It’s been 15 years since I last visited Coniston. It’s a place where I began most of my early Lake District adventures, and the place where my single biggest outdoor camping fail took place in one particularly disastrous trip when I was 16. Back then, my good friend Chris (check out ”33 Miles of Juggling” on YouTube) was a much better navigator than me and had a great skill of finding paths in bad weather. We had a lot of bad weather.

However, in the intervening years, much has changed. I’ve qualified as a Mountain Leader and this means I’ve been pretty thoroughly tested on my navigation ability in tough circumstances. So I was eager to check out how I coped with what I remember to be a gruelling high level circuit on rocky ground. Furthermore, the cloud was in and the summits out of sight.

I seem to remember the ascent to Brown Pike taking forever but it was really ridiculously easy, and the ridgeline leading to Dow Crag was a lot more complex and rocky than I recall it to be.

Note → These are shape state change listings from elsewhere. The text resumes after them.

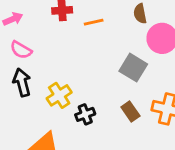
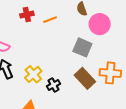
brown rectangle: (130, 112) -> (85, 78), size x1.5

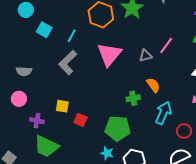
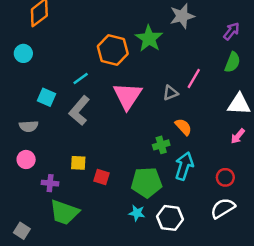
cyan square: (44, 30) -> (47, 97), moved
cyan line: (72, 36) -> (81, 78), turned 32
cyan arrow: (163, 113) -> (184, 166), moved

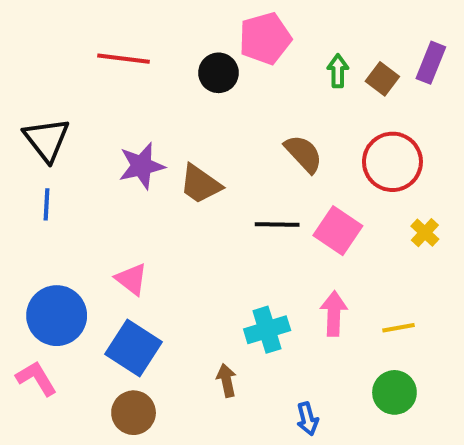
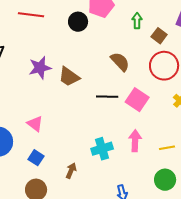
brown square: (382, 79) -> (159, 36), moved
blue square: (134, 348) -> (36, 158), size x0.6
brown arrow: (227, 380) -> (71, 171), moved, turned 35

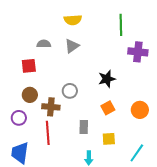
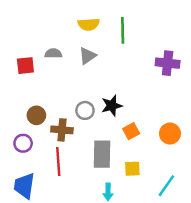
green line: (121, 25) -> (123, 30), moved
red square: (29, 66) -> (25, 66), moved
black star: (107, 79) -> (112, 106), moved
gray rectangle: (84, 127) -> (102, 154), size x1.6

I arrived at Goats Hause and paused for sandwiches and soaked in the cloud. Or the cloud soaked me is more accurate. Memories flooded back.

It was above all strange being there on my own. I remember this circuit as a place where I went with family and good friends. Now it was just me – life takes its toll and things change. It felt like a walk through all of my formative years at once, a really strange experience.

The descent from Wetherlam was dramatic and pathless, much more challenging than I remember. Chris and I probably didn’t care much at the time. I have a vivid memory of relaxing on the summit of Wetherlam without a breath of wind in the air. I don’t think either of us even had a map let alone knew how to use one. It’s incredible, when you pause to think about it, how far we journey in life, isn’t it?